# Forum

## Wavelength "modulation"

22 posts by 8 authors in: Forums > CWNA - Enterprise Wi-Fi Admin
Last Post: December 14, 2011:
• First of all, please excuse me if this is not the right place to post this comment. This said...
On CWNA's Study Guide, question 11 at page 24 asks about "[i]wave properties which can be modulated to encode data[/i]". There are 4 possible answers, Amplitude, Frequency, Phase and Wavelength.
On one hand, existing modulations are ASK, FSK and PSK. [i]WSK[/i] does nor exist.
OK then.
However, we all know that [b]c = Lf[/b], where [b]c[/b] is the speed of light in the medium, [b]L[/b] is wavelength and [b]f[/b] is frequency.
Since it would be pretty hard to modulate [b]c[/b] with our current earthling technology, I think that Wavelength is [i]implicitly[/i] modulated when using FSK. In other words, Wavelength can be modulated indeed.

That's why I reckon that all ABCD answers are correct.
Please correct me if I am wrong.

• Well we know AM and FM as Amplitude and Frequency modulation types. I also know of phase change modulation.
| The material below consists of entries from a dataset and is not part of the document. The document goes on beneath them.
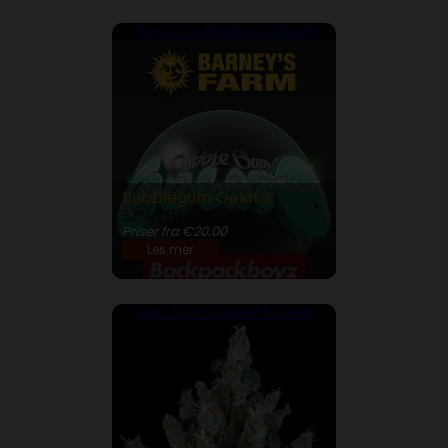
Buy 5 Get Double! 10 Seeds
Bubblegum Gelato
32% THC
Priser fra €20.00
Les mer
Buy 3 Get Double! 6 Seeds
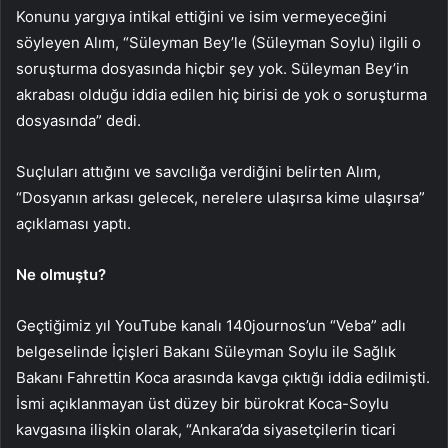
Konunu y
argıya intikal ettiğini ve isim vermeyeceğini
söyleyen Alım, “Süleyman Bey’le (Süleyman Soylu) ilgili o
soruşturma dosyasında hiçbir şey yok. Süleyman Bey’in
akrabası olduğu iddia edilen hiç birisi de yok o soruşturma
dosyasında” dedi.
Suçluları attığını ve savcılığa verdiğini belirten Alım,
“Dosyanın arkası gelecek, nerelere ulaşırsa kime ulaşırsa”
açıklaması yaptı.
Ne olmuştu?
Geçtiğimiz yıl YouTube kanalı 140journos’un “Veba” adlı
belgeselinde İçişleri Bakanı Süleyman Soylu ile Sağlık
Bakanı Fahrettin Koca arasında kavga çıktığı iddia edilmişti.
İsmi açıklanmayan üst düzey bir bürokrat Koca-Soylu
kavgasına ilişkin olarak, “Ankara’da siyasetçilerin ticari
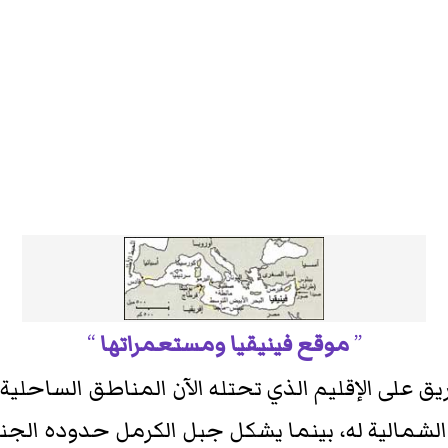
موقع فينيقيا ومستعمراتها
ريق على الإقليم الذي تحتله الآن المناطق الساحلي
ود الشمالية له، بينما يشكل جبل الكرمل حدوده الج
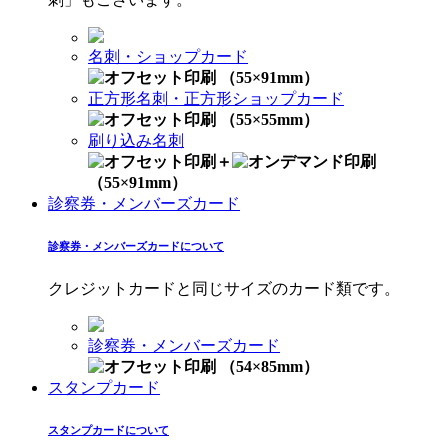
名刺・ショップカード
（55×91mm）
正方形名刺・正方形ショップカード
（55×55mm）
刷り込み名刺
＋
（55×91mm）
診察券・メンバーズカード
診察券・メンバーズカードについて
クレジットカードと同じサイズのカード類です。
診察券・メンバーズカード
（54×85mm）
スタンプカード
スタンプカードについて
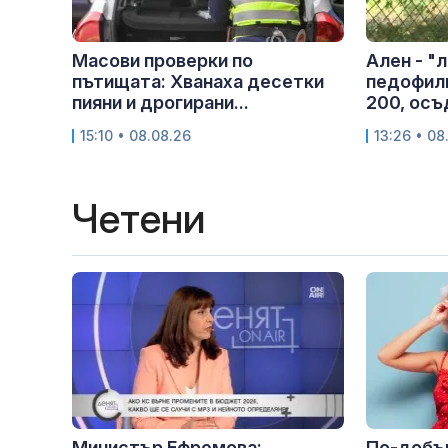
Масови проверки по
Ален - "
пътищата: Хванаха десетки
педофили
пияни и дрогирани...
200, осъ
15:10 • 08.08.26
13:26 • 08
Четени
Министър Ефремова:
По-добър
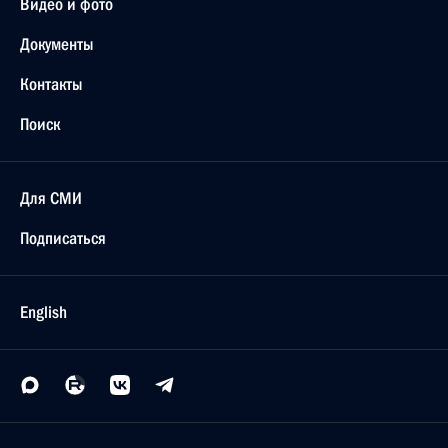
Видео и фото
Документы
Контакты
Поиск
Для СМИ
Подписаться
English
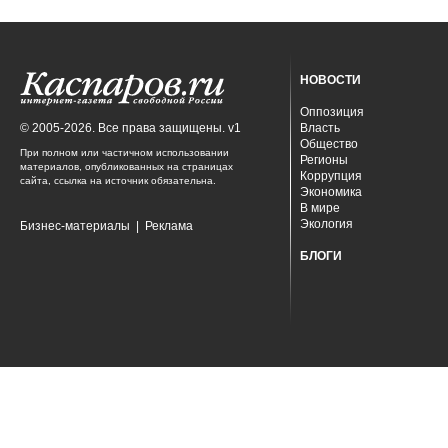
НОВОСТИ
Оппозиция
© 2005-2026. Все права защищены. v1
Власть
Общество
При полном или частичном использовании
Регионы
материалов, опубликованных на страницах
Коррупция
сайта, ссылка на источник обязательна.
Экономика
В мире
Экология
Бизнес-материалы
|
Реклама
БЛОГИ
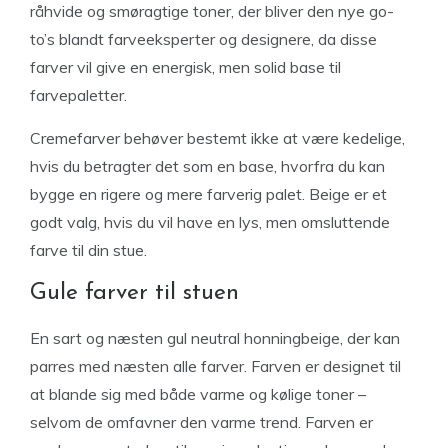
råhvide og smøragtige toner, der bliver den nye go-
to’s blandt farveeksperter og designere, da disse
farver vil give en energisk, men solid base til
farvepaletter.
Cremefarver behøver bestemt ikke at være kedelige,
hvis du betragter det som en base, hvorfra du kan
bygge en rigere og mere farverig palet. Beige er et
godt valg, hvis du vil have en lys, men omsluttende
farve til din stue.
Gule farver til stuen
En sart og næsten gul neutral honningbeige, der kan
parres med næsten alle farver. Farven er designet til
at blande sig med både varme og kølige toner –
selvom de omfavner den varme trend. Farven er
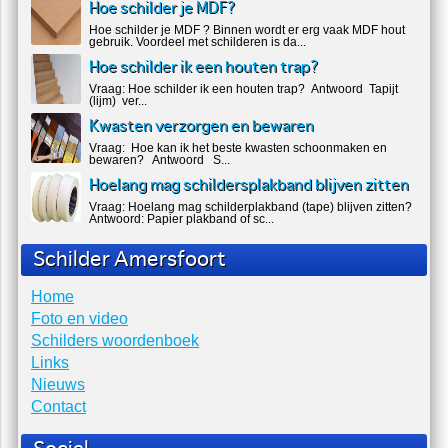
Laatste nieuws
123 Softwash Hoofdsponsor van Naarden
Open 2025
We zijn trots om aan te kondigen dat 123 Softwash de officiële
hoofdsponsor is van...
Hoe schilder je MDF?
Hoe schilder je MDF ? Binnen wordt er erg vaak MDF hout
gebruik. Voordeel met schilderen is da...
Hoe schilder ik een houten trap?
Vraag: Hoe schilder ik een houten trap? Antwoord Tapijt
(lijm) ver...
Kwasten verzorgen en bewaren
Vraag: Hoe kan ik het beste kwasten schoonmaken en
bewaren? Antwoord S...
Hoelang mag schildersplakband blijven zitten
Vraag: Hoelang mag schilderplakband (tape) blijven zitten?
Antwoord: Papier plakband of sc...
Schilder Amersfoort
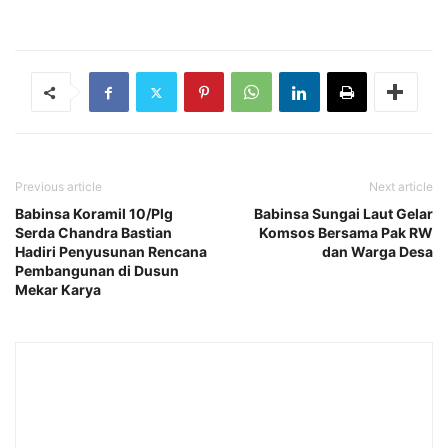
Previous article
Next article
Babinsa Koramil 10/Plg
Babinsa Sungai Laut Gelar
Serda Chandra Bastian
Komsos Bersama Pak RW
Hadiri Penyusunan Rencana
dan Warga Desa
Pembangunan di Dusun
Mekar Karya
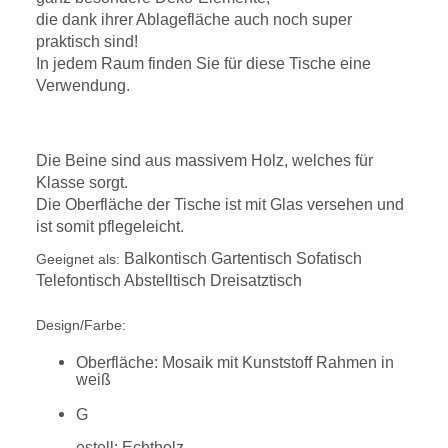
die dank ihrer Ablagefläche auch noch super
praktisch sind!
In jedem Raum finden Sie für diese Tische eine
Verwendung.
Die Beine sind aus massivem Holz, welches für
Klasse sorgt.
Die Oberfläche der Tische ist mit Glas versehen und
ist somit pflegeleicht.
Balkontisch Gartentisch Sofatisch
Geeignet als:
Telefontisch Abstelltisch Dreisatztisch
Design/Farbe:
Oberfläche: Mosaik mit Kunststoff Rahmen in
weiß
G
estell: Echtholz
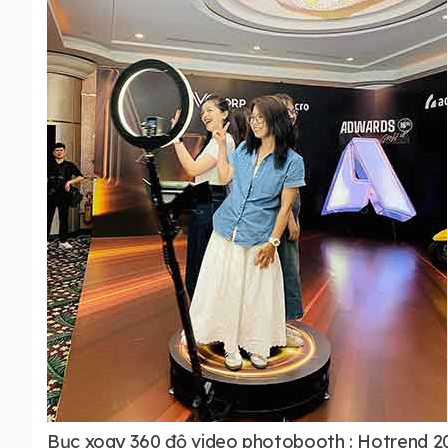
Bục xoay 360 độ video photobooth : Hotrend 2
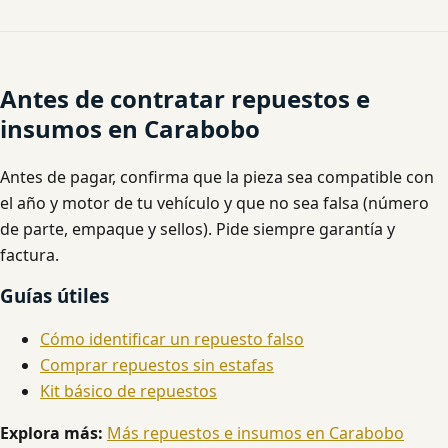
Antes de contratar repuestos e
insumos en Carabobo
Antes de pagar, confirma que la pieza sea compatible con
el año y motor de tu vehículo y que no sea falsa (número
de parte, empaque y sellos). Pide siempre garantía y
factura.
Guías útiles
Cómo identificar un repuesto falso
Comprar repuestos sin estafas
Kit básico de repuestos
Explora más:
Más repuestos e insumos en Carabobo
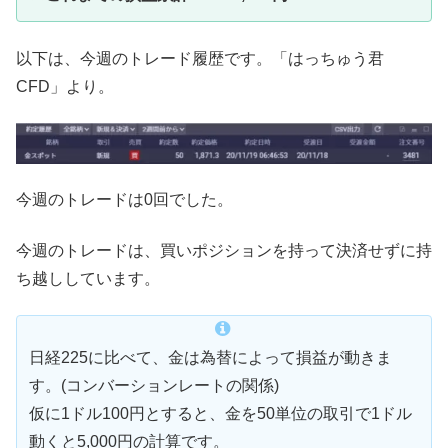
以下は、今週のトレード履歴です。「はっちゅう君
CFD」より。
今週のトレードは0回でした。
今週のトレードは、買いポジションを持って決済せずに持
ち越ししています。
日経225に比べて、金は為替によって損益が動きま
す。(コンバーションレートの関係)
仮に1ドル100円とすると、金を50単位の取引で1ドル
動くと5,000円の計算です。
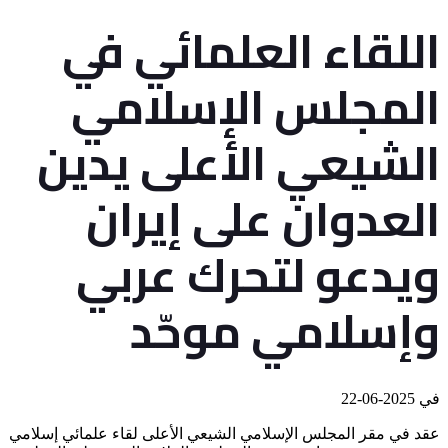
اللقاء العلمائي في
المجلس الإسلامي
الشيعي الأعلى يدين
العدوان على إيران
ويدعو لتحرك عربي
وإسلامي موحّد
في
2025-06-22
عقد في مقر المجلس الإسلامي الشيعي الأعلى لقاء علمائي إسلامي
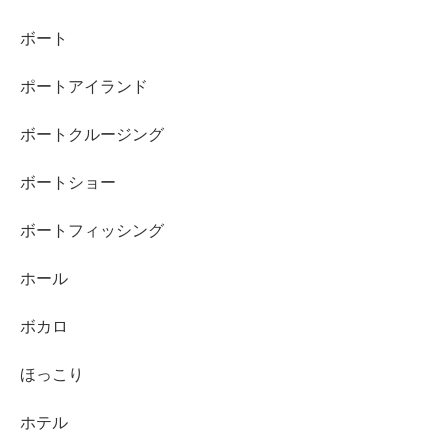
ボート
ポートアイランド
ボートクルージング
ボートショー
ボートフィッシング
ホール
ボカロ
ほっこり
ホテル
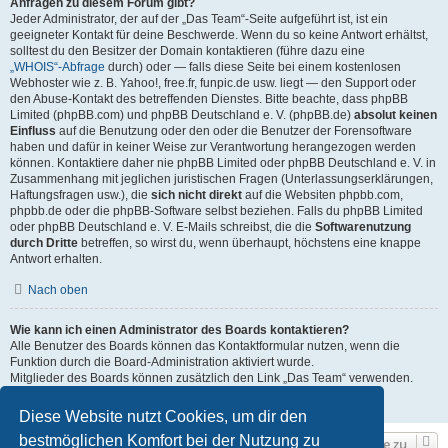
Anfragen zu diesem Forum gibt?
Jeder Administrator, der auf der „Das Team“-Seite aufgeführt ist, ist ein
geeigneter Kontakt für deine Beschwerde. Wenn du so keine Antwort erhältst,
solltest du den Besitzer der Domain kontaktieren (führe dazu eine
„WHOIS“-Abfrage
durch) oder — falls diese Seite bei einem kostenlosen
Webhoster wie z. B. Yahoo!, free.fr, funpic.de usw. liegt — den Support oder
den Abuse-Kontakt des betreffenden Dienstes. Bitte beachte, dass phpBB
Limited (phpBB.com) und phpBB Deutschland e. V. (phpBB.de)
absolut keinen
Einfluss
auf die Benutzung oder den oder die Benutzer der Forensoftware
haben und dafür in keiner Weise zur Verantwortung herangezogen werden
können. Kontaktiere daher nie phpBB Limited oder phpBB Deutschland e. V. in
Zusammenhang mit jeglichen juristischen Fragen (Unterlassungserklärungen,
Haftungsfragen usw.), die
sich nicht direkt
auf die Websiten phpbb.com,
phpbb.de oder die phpBB-Software selbst beziehen. Falls du phpBB Limited
oder phpBB Deutschland e. V. E-Mails schreibst, die die
Softwarenutzung
durch Dritte
betreffen, so wirst du, wenn überhaupt, höchstens eine knappe
Antwort erhalten.
Nach oben
Wie kann ich einen Administrator des Boards kontaktieren?
Alle Benutzer des Boards können das Kontaktformular nutzen, wenn die
Funktion durch die Board-Administration aktiviert wurde.
Mitglieder des Boards können zusätzlich den Link „Das Team“ verwenden.
Nach oben
Diese Website nutzt Cookies, um dir den
bestmöglichen Komfort bei der Nutzung zu
Gehe zu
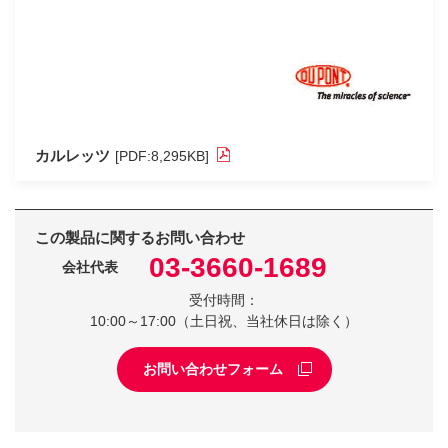
カルレッツ
[PDF:8,295KB]
この製品に関するお問い合わせ
03-3660-1689
会社代表
受付時間：
10:00～17:00（土日祝、当社休日は除く）
お問い合わせフォーム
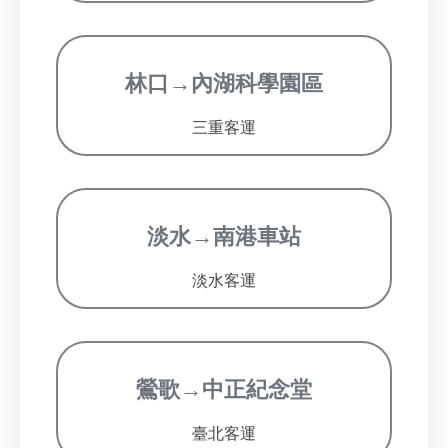
林口→內湖科學園區
三重客運
淡水→南港車站
淡水客運
鶯歌→中正紀念堂
臺北客運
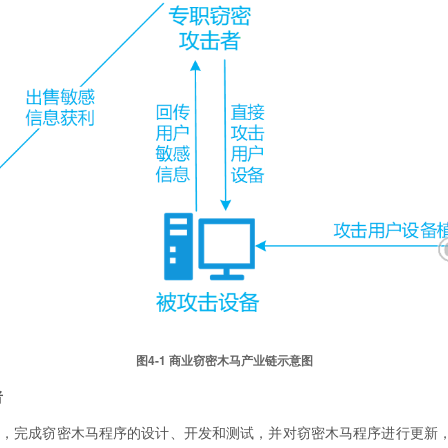
图4-1 商业窃密木马产业链示意图
者
标，完成窃密木马程序的设计、开发和测试，并对窃密木马程序进行更新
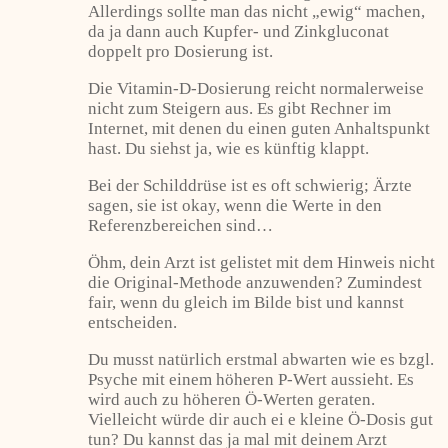
Allerdings sollte man das nicht „ewig“ machen,
da ja dann auch Kupfer- und Zinkgluconat
doppelt pro Dosierung ist.
Die Vitamin-D-Dosierung reicht normalerweise
nicht zum Steigern aus. Es gibt Rechner im
Internet, mit denen du einen guten Anhaltspunkt
hast. Du siehst ja, wie es künftig klappt.
Bei der Schilddrüse ist es oft schwierig; Ärzte
sagen, sie ist okay, wenn die Werte in den
Referenzbereichen sind…
Öhm, dein Arzt ist gelistet mit dem Hinweis nicht
die Original-Methode anzuwenden? Zumindest
fair, wenn du gleich im Bilde bist und kannst
entscheiden.
Du musst natürlich erstmal abwarten wie es bzgl.
Psyche mit einem höheren P-Wert aussieht. Es
wird auch zu höheren Ö-Werten geraten.
Vielleicht würde dir auch ei e kleine Ö-Dosis gut
tun? Du kannst das ja mal mit deinem Arzt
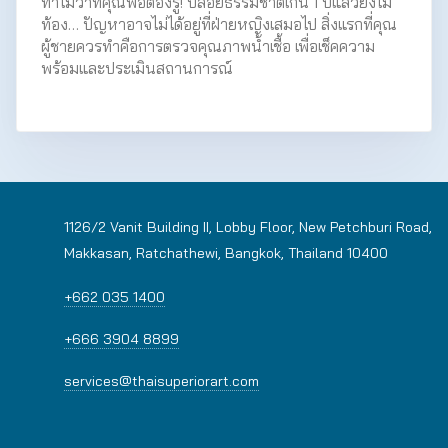
ทำไมว่าที่คุณพ่อต้องรู้! ปล่อยธรรมชาติเกิน 1 ปีแล้วยังไม่
ท้อง… ปัญหาอาจไม่ได้อยู่ที่ฝ่ายหญิงเสมอไป สิ่งแรกที่คุณ
ผู้ชายควรทำคือการตรวจคุณภาพน้ำเชื้อ เพื่อเช็คความ
พร้อมและประเมินสถานการณ์
1126/2 Vanit Building II, Lobby Floor, New Petchburi Road,
Makkasan, Ratchathewi, Bangkok, Thailand 10400
+662 035 1400
+666 3904 8899
services@thaisuperiorart.com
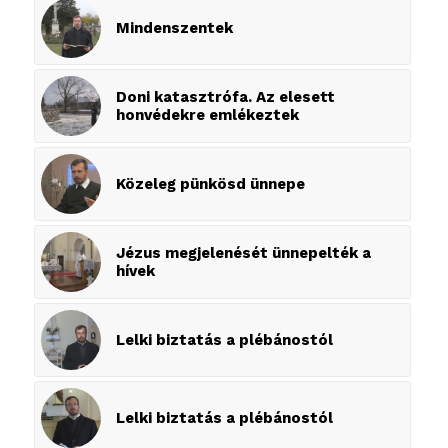
Mindenszentek
Doni katasztrófa. Az elesett
honvédekre emlékeztek
Közeleg pünkösd ünnepe
Jézus megjelenését ünnepelték a
hívek
Lelki biztatás a plébánostól
Lelki biztatás a plébánostól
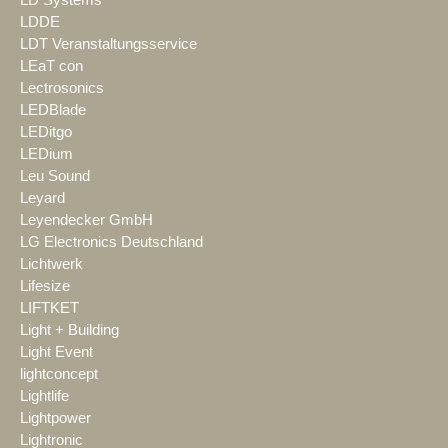
LDDE
LDT Veranstaltungsservice
LEaT con
Lectrosonics
LEDBlade
LEDitgo
LEDium
Leu Sound
Leyard
Leyendecker GmbH
LG Electronics Deutschland
Lichtwerk
Lifesize
LIFTKET
Light + Building
Light Event
lightconcept
Lightlife
Lightpower
Lightronic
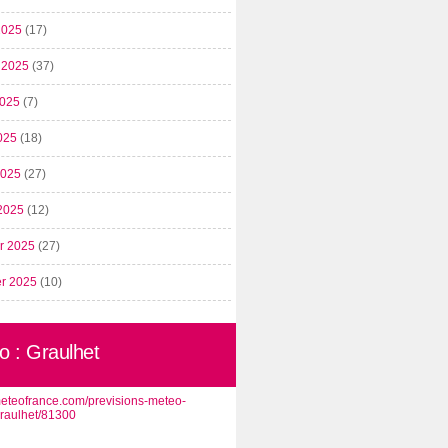
2025
(17)
t 2025
(37)
2025
(7)
025
(18)
 2025
(27)
2025
(12)
er 2025
(27)
er 2025
(10)
o : Graulhet
/meteofrance.com/previsions-meteo-
graulhet/81300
I see what you are saying. If FM modulation is used then wavelength is changing also.
Wikipedia - [quote]For periodic waves, frequency has an inverse relationship to the concept of wavelength[/quote]

• There you go!
"[i]For periodic waves, frequency has an inverse relationship to the concept of wavelength[/i]" can be written as:

[b]f = c/L[/b] which is the very same formula I posted earlier.

• I agree that when using Frequency modulation that changing wavelengths seems to be a result.

It also seems to me that to determine if a frequency modulation has taken place, the question would be "has the wavelength changed"? Frequency changes are a result of a change in wavelengths. One would not "Change the Frequency". One is actually changing the wavelength and the frequency changes as a result.

Just my opinion but I am not an expert.... yet. :-)

• from a nitpicky, argument for the sake of argument point of view, frequency modulation is wavelength modulation. the thing is, you are modulating about .4 percent of a wavelength with FSK

In practice wavelength is used to describe the nature of broad swaths of RF that behave in similar ways, and frequency is what is modulated with FSK. in ham radio, 420 - 450 mhz is known as the 70 CM band.

when the frequency is changed via FSK, it is changed the same amount whether channel 1 or channel 14 is used. if you measured this change in wavelength, there would be different changes for each channel, expressed as a tiny percentage

which is more realistic ( using numbers selected at random to demonstrate a point, not 802.11 specific numbers )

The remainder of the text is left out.